TASK DESCRIPTION: When the line with "Current data show Carrum Downs averaging" comes up, set it down and every later line to the end of the data, exactly and without pictures.

[Opening LISTED RECORDS section]

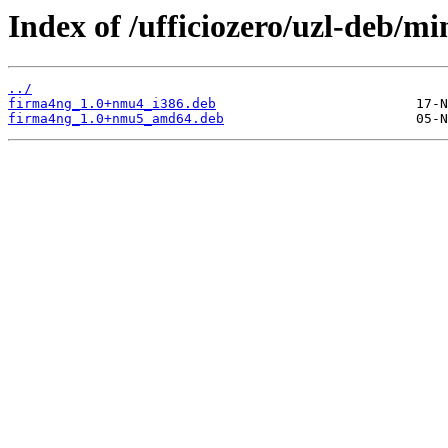
Index of /ufficiozero/uzl-deb/m
../
firma4ng_1.0+nmu4_i386.deb
firma4ng_1.0+nmu5_amd64.deb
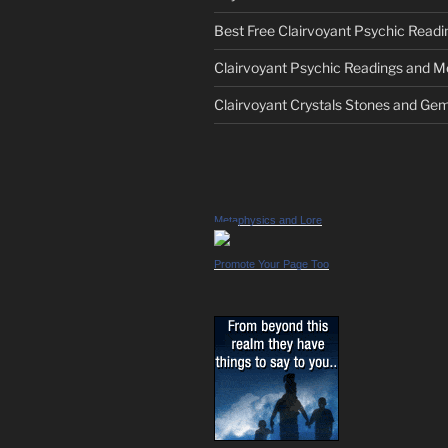
Best Free Clairvoyant Psychic Readi
Clairvoyant Psychic Readings and 
Clairvoyant Crystals Stones and Ge
Metaphysics and Lore
Promote Your Page Too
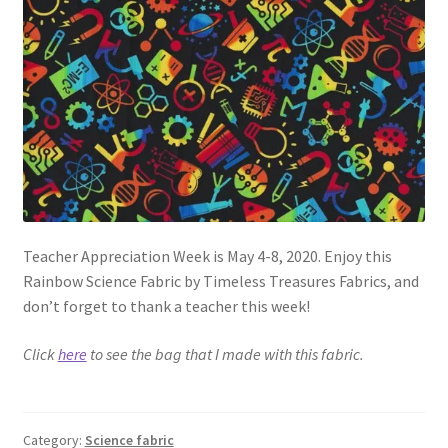
FAQs
My account
Only at Zinnia’s Closet
Posts
Privacy Policy
Teacher Appreciation Week is May 4-8, 2020. Enjoy this
Shop
Rainbow Science Fabric by Timeless Treasures Fabrics, and
don’t forget to thank a teacher this week!
Add-on
Click
here
to see the bag that I made with this fabric.
Exclusive Fabric
Gift Bags
Category:
Science fabric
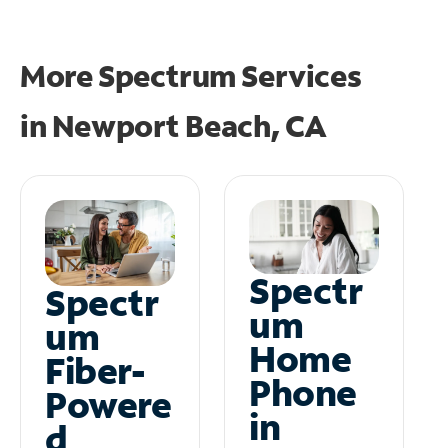
More Spectrum Services
in
Newport Beach, CA
Spectr
Spectr
um
um
Home
Fiber-
Phone
Powere
in
d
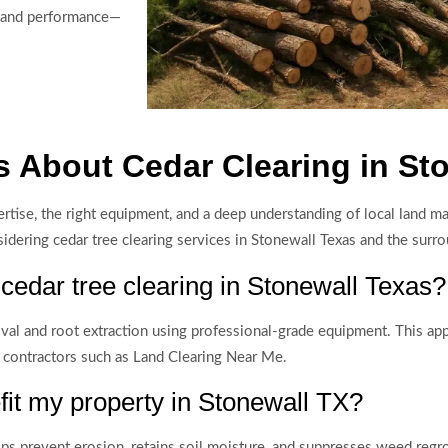
r land performance—
 About Cedar Clearing in St
xpertise, the right equipment, and a deep understanding of local land
ring cedar tree clearing services in Stonewall Texas and the surro
 cedar tree clearing in Stonewall Texas?
val and root extraction using professional-grade equipment. This a
 contractors such as Land Clearing Near Me.
it my property in Stonewall TX?
 prevent erosion, retains soil moisture, and suppresses weed regrowt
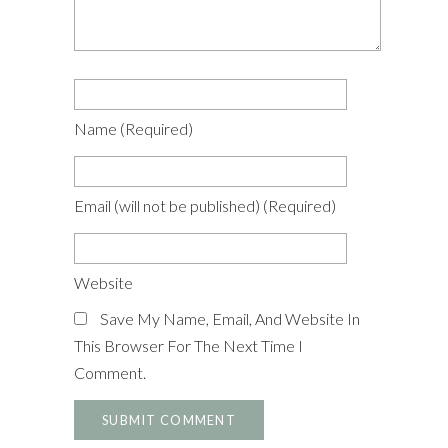
Name
(required)
Email
(will not be published)
(required)
Website
Save My Name, Email, And Website In
This Browser For The Next Time I
Comment.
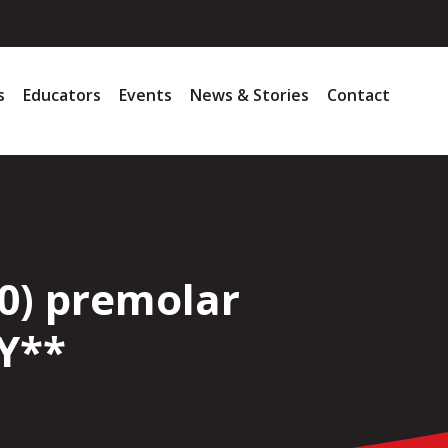
s
Educators
Events
News & Stories
Contact
0) premolar
Y**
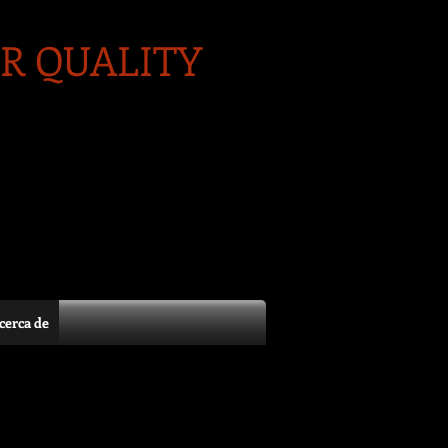
R QUALITY
cerca de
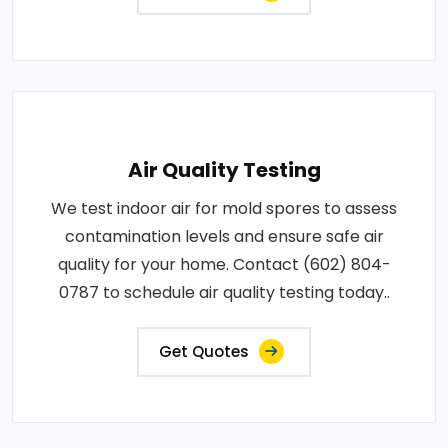
Air Quality Testing
We test indoor air for mold spores to assess
contamination levels and ensure safe air
quality for your home. Contact (602) 804-
0787 to schedule air quality testing today..
Get Quotes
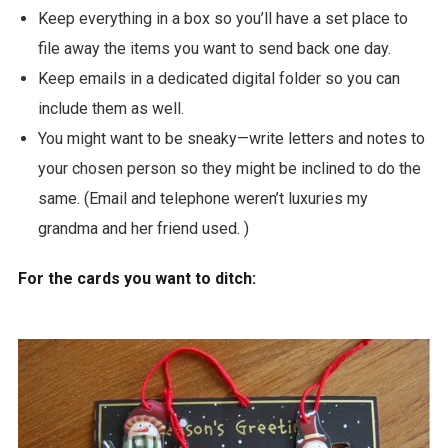
Keep everything in a box so you’ll have a set place to
file away the items you want to send back one day.
Keep emails in a dedicated digital folder so you can
include them as well.
You might want to be sneaky—write letters and notes to
your chosen person so they might be inclined to do the
same. (Email and telephone weren’t luxuries my
grandma and her friend used. )
For the cards you want to ditch:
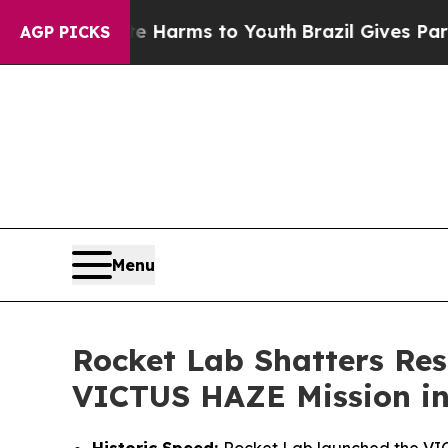
Abate Harms to Youth
Brazil Gives Parents Social
AGP PICKS
Menu
Rocket Lab Shatters Res
VICTUS HAZE Mission in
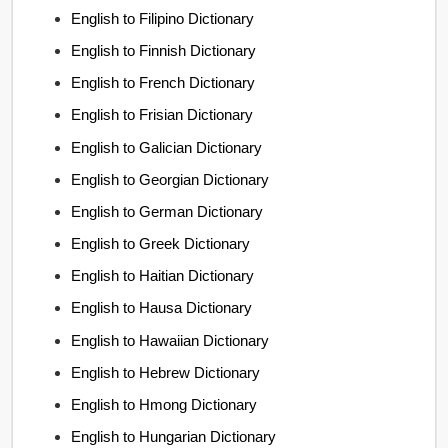
English to Filipino Dictionary
English to Finnish Dictionary
English to French Dictionary
English to Frisian Dictionary
English to Galician Dictionary
English to Georgian Dictionary
English to German Dictionary
English to Greek Dictionary
English to Haitian Dictionary
English to Hausa Dictionary
English to Hawaiian Dictionary
English to Hebrew Dictionary
English to Hmong Dictionary
English to Hungarian Dictionary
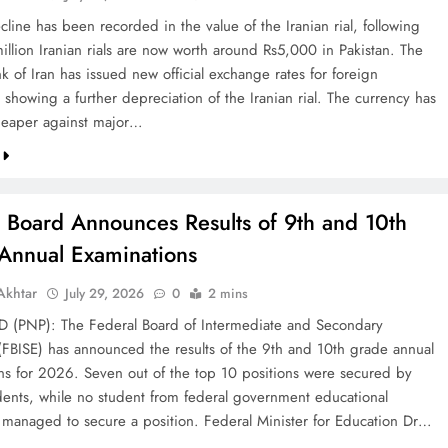
line has been recorded in the value of the Iranian rial, following
illion Iranian rials are now worth around Rs5,000 in Pakistan. The
k of Iran has issued new official exchange rates for foreign
 showing a further depreciation of the Iranian rial. The currency has
eaper against major…
l Board Announces Results of 9th and 10th
Annual Examinations
khtar
July 29, 2026
0
2 mins
(PNP): The Federal Board of Intermediate and Secondary
(FBISE) has announced the results of the 9th and 10th grade annual
ns for 2026. Seven out of the top 10 positions were secured by
dents, while no student from federal government educational
ns managed to secure a position. Federal Minister for Education Dr…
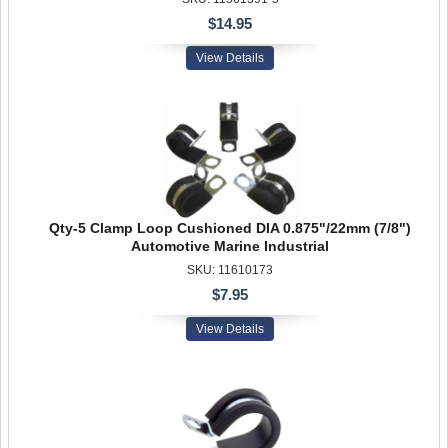
$14.95
View Details
Qty-5 Clamp Loop Cushioned DIA 0.875"/22mm (7/8")
Automotive Marine Industrial
SKU: 11610173
$7.95
View Details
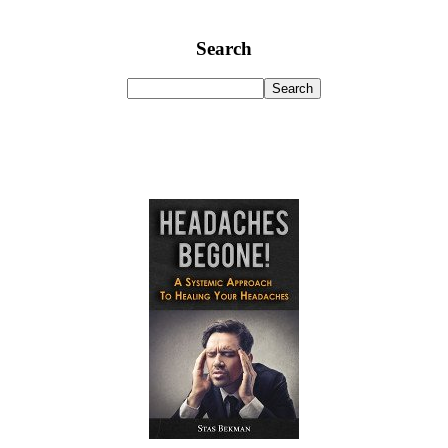
Search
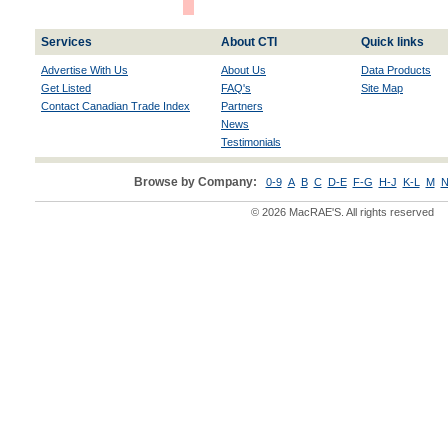
Services
About CTI
Quick links
Advertise With Us
About Us
Data Products
Get Listed
FAQ's
Site Map
Contact Canadian Trade Index
Partners
News
Testimonials
Browse by Company:
0-9
A
B
C
D-E
F-G
H-J
K-L
M
N
© 2026 MacRAE'S. All rights reserved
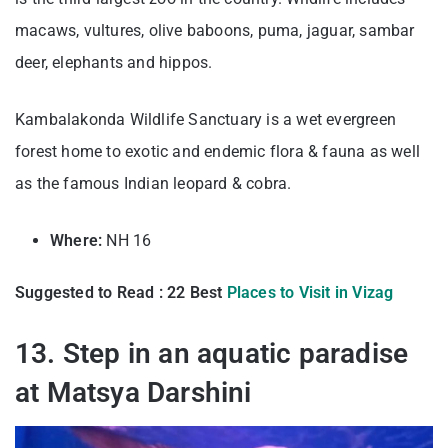
macaws, vultures, olive baboons, puma, jaguar, sambar
deer, elephants and hippos.
Kambalakonda Wildlife Sanctuary is a wet evergreen
forest home to exotic and endemic flora & fauna as well
as the famous Indian leopard & cobra.
Where:
NH 16
Suggested to Read : 22 Best
Places to Visit in Vizag
13. Step in an aquatic paradise
at Matsya Darshini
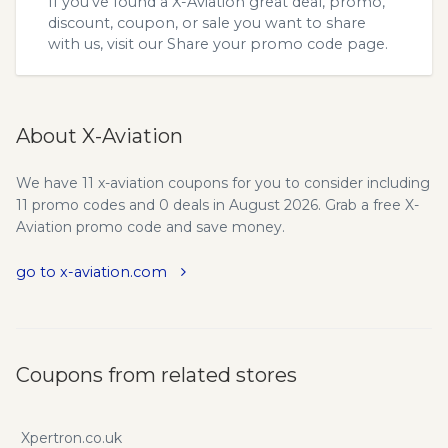
If you’ve found a X-Aviation great deal, promo,
discount, coupon, or sale you want to share
with us, visit our
Share your promo code
page.
About X-Aviation
We have 11 x-aviation coupons for you to consider including
11 promo codes and 0 deals in August 2026. Grab a free X-
Aviation promo code and save money.
go to x-aviation.com
Coupons from related stores
Xpertron.co.uk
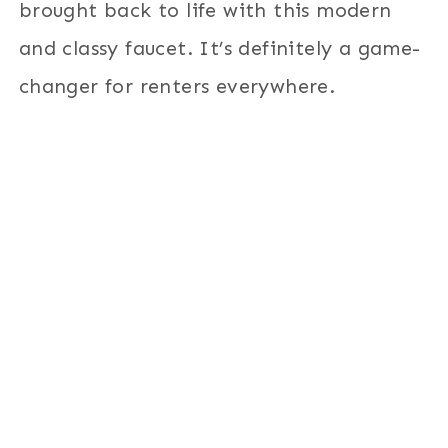
brought back to life with this modern
and classy faucet. It’s definitely a game-
changer for renters everywhere.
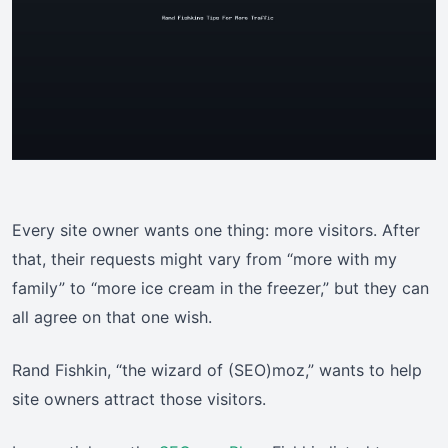
Every site owner wants one thing: more visitors. After
that, their requests might vary from “more with my
family” to “more ice cream in the freezer,” but they can
all agree on that one wish.
Rand Fishkin, “the wizard of (SEO)moz,” wants to help
site owners attract those visitors.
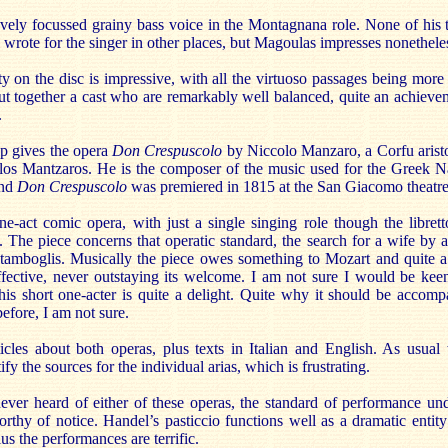
vely focussed grainy bass voice in the Montagnana role. None of his t
 wrote for the singer in other places, but Magoulas impresses nonethele
y on the disc is impressive, with all the virtuoso passages being more
t together a cast who are remarkably well balanced, quite an achievem
.
p gives the opera
Don Crespuscolo
by Niccolo Manzaro, a Corfu aristo
os Mantzaros. He is the composer of the music used for the Greek 
and
Don Crespuscolo
was premiered in 1815 at the San Giacomo theatre
ne-act comic opera, with just a single singing role though the librett
y. The piece concerns that operatic standard, the search for a wife by 
amboglis. Musically the piece owes something to Mozart and quite a 
ffective, never outstaying its welcome. I am not sure I would be keen
is short one-acter is quite a delight. Quite why it should be accom
efore, I am not sure.
icles about both operas, plus texts in Italian and English. As usual 
tify the sources for the individual arias, which is frustrating.
er heard of either of these operas, the standard of performance un
rthy of notice. Handel’s pasticcio functions well as a dramatic enti
us the performances are terrific.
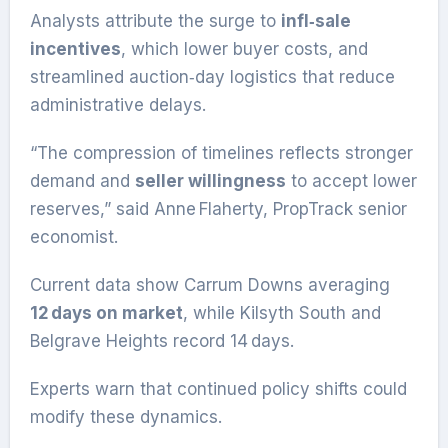
Analysts attribute the surge to
infl‑sale
incentives
, which lower buyer costs, and
streamlined auction‑day logistics that reduce
administrative delays.
“The compression of timelines reflects stronger
demand and
seller willingness
to accept lower
reserves,” said Anne Flaherty, PropTrack senior
economist.
Current data show Carrum Downs averaging
12 days on market
, while Kilsyth South and
Belgrave Heights record 14 days.
Experts warn that continued policy shifts could
modify these dynamics.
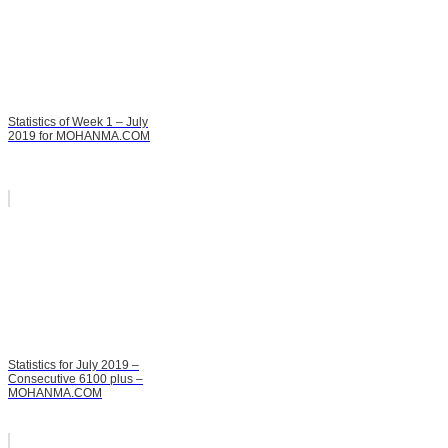
Statistics of Week 1 – July
2019 for MOHANMA.COM
Statistics for July 2019 –
Consecutive 6100 plus –
MOHANMA.COM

[Closing LISTED RECORDS section]

SOLUTION TO THE EXERCISE:
Current data show Carrum Downs averaging
12 days on market
, while Kilsyth South and
Belgrave Heights record 14 days.
Experts warn that continued policy shifts could
modify these dynamics.
Statistics of Week 1 – July
2019 for MOHANMA.COM
Statistics for July 2019 –
Consecutive 6100 plus –
MOHANMA.COM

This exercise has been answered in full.